I’ve never been in a bookies office, but the idea of spread betting in the comfort of my home offers significantly greater appeal, and there are some websites I can look to find ideas. Spread betting offers a more interesting bet on the difference between two teams’ scores, or the likely total outcome of goals, points or scores in a sporting event, than traditional sports betting.
With the proliferation of online bookmakers, and peer-to-peer or exchange betting sites, you can also make a bet online, potentially against real bettors, rather than bookmakers. But to begin with, it might be more straightforward to get to grips with the basics of spread betting, and find out what you can potentially win (or lose)!
The bookmaker’s interest in spread betting is to encourage people to make a wider range of bets. In the US, this is usually applied to the difference in scores between two football or baseball teams. In the UK, it tends to be applied to the total amount of goals or corners during a football match.

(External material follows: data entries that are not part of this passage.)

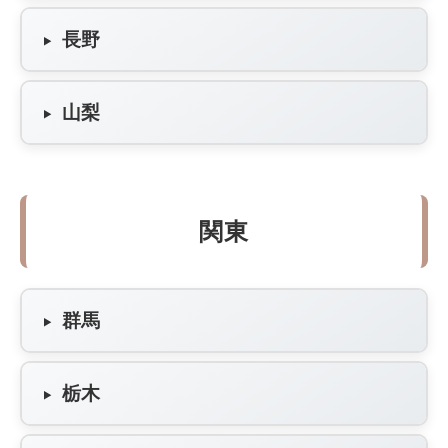
長野
山梨
関東
群馬
栃木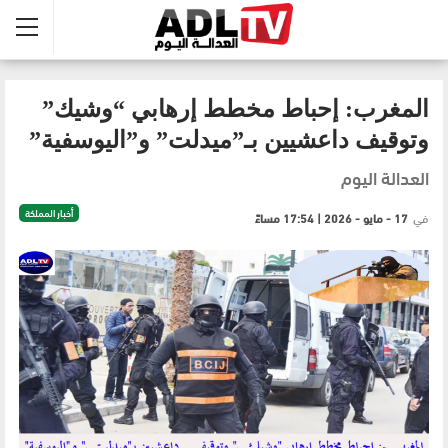
المغرب: إحباط مخطط إرهابي “وشيك”
وتوقيف داعشيين بـ”ميدلت” و”اليوسفية”
العدالة اليوم
أخبار المملكة
في
17 - مايو - 2026 | 17:54 مساءً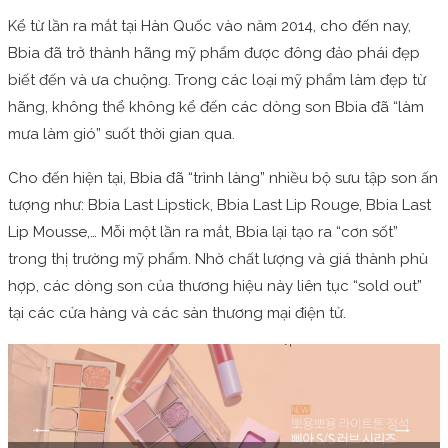
Kể từ lần ra mắt tại Hàn Quốc vào năm 2014, cho đến nay,
Bbia đã trở thành hãng mỹ phẩm được đông đảo phái đẹp
biết đến và ưa chuộng. Trong các loại mỹ phẩm làm đẹp từ
hãng, không thể không kể đến các dòng son Bbia đã “làm
mưa làm gió” suốt thời gian qua.
Cho đến hiện tại, Bbia đã “trình làng” nhiều bộ sưu tập son ấn
tượng như: Bbia Last Lipstick, Bbia Last Lip Rouge, Bbia Last
Lip Mousse,… Mỗi một lần ra mắt, Bbia lại tạo ra “cơn sốt”
trong thị trường mỹ phẩm. Nhờ chất lượng và giá thành phù
hợp, các dòng son của thương hiệu này liên tục “sold out”
tại các cửa hàng và các sàn thương mại điện tử.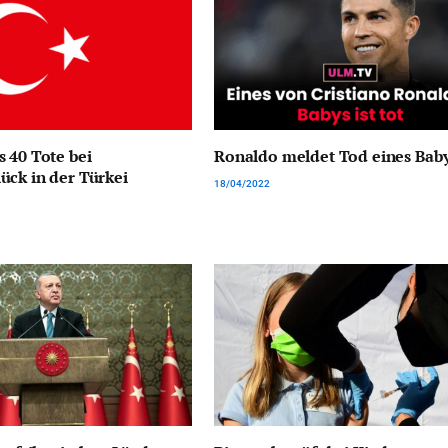
 40 Tote bei
Ronaldo meldet Tod eines Bab
ck in der Türkei
18/04/2022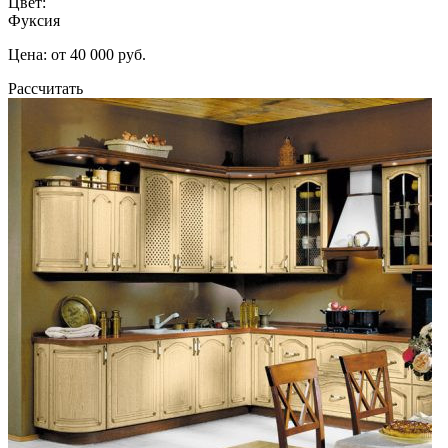
Цвет:
Фуксия
Цена: от 40 000 руб.
Рассчитать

Financial spread betting is a commonly used retail derivative employ to speculate which direction the share price of a stock or commodity index will take without actually owning or purchasing any of the shares. It is now one of the United Kingdom’s most popular methods of trading, and this is not surprising given that any profits are 100% free from stamp duty and Capital Gains and Income Tax. A spread bet is a contract between the client and spread betting company where the bet is based on an underlying financial instrument. Actual ownership of that financial instrument never takes place.
One of the principle reasons for using this tool is to profit from markets such as stocks and shares, bonds, foreign exchange, and commodities such as crude oil and gold, be they in the UK or international markets. Financial spread betting is a great way for smaller investors to trade without committing to a large financial investment.
Unlike bets in bookmakers, there are no fixed odds in spread betting, but instead, a stake is betted on the direction of the market. If the trader bets that the price will rise, this is called ‘going long’, and if the better predicts the price will fall, this is called ‘going short.’ So rather than direct ownership of equities in a company, the trader is betting on which direction he thinks the price will go. Any profit or loss made is determined by the difference in buy and sell prices.
Another advantage of financial spread betting is that it is also possible to make money if the price falls, unlike the more traditional methods of trading. And making profits here is as simple as making profits in a rising market, it simply depends on how far the price has fallen against the price the time the bet is executed.
There are principally two types of spread bets at present. The first is a bet which closes once the markets close, and the second is a bet which will close at the end of a quarterly cycle. Daily spread bets do have to expire at the end of each day but for a small ‘interest’ charge you can roll over these bets into the next trading day or trading cycle.
Benefits of financial spread betting include access to most markets 24 hours a day, on websites such as cmc markets, all markets traded through just one account, and the use of smaller bets. This is attractive for traders who are looking to get in and out of a trade quickly. Another benefit is that there is no commission or fees involved, and all of the costs are included in the bid-offer agreement. With financial spread betting your financial products are all in the same place and under the currency of your choice, pound sterling, US dollar, or euro. This saves you the inconvenience and costs involved in exchanging currencies.
As with all trading and investment, there is an element of risk involved and if the market moves in the opposite direction to your bet, you may lose your money. Research your market and only bet what you can realistically afford. Stop-loss facilities are offered by most financial spread betting companies to help you monitor your funds. These facilities are set up to suit your individual financial requirements but they may not be guaranteed and money can still be lost.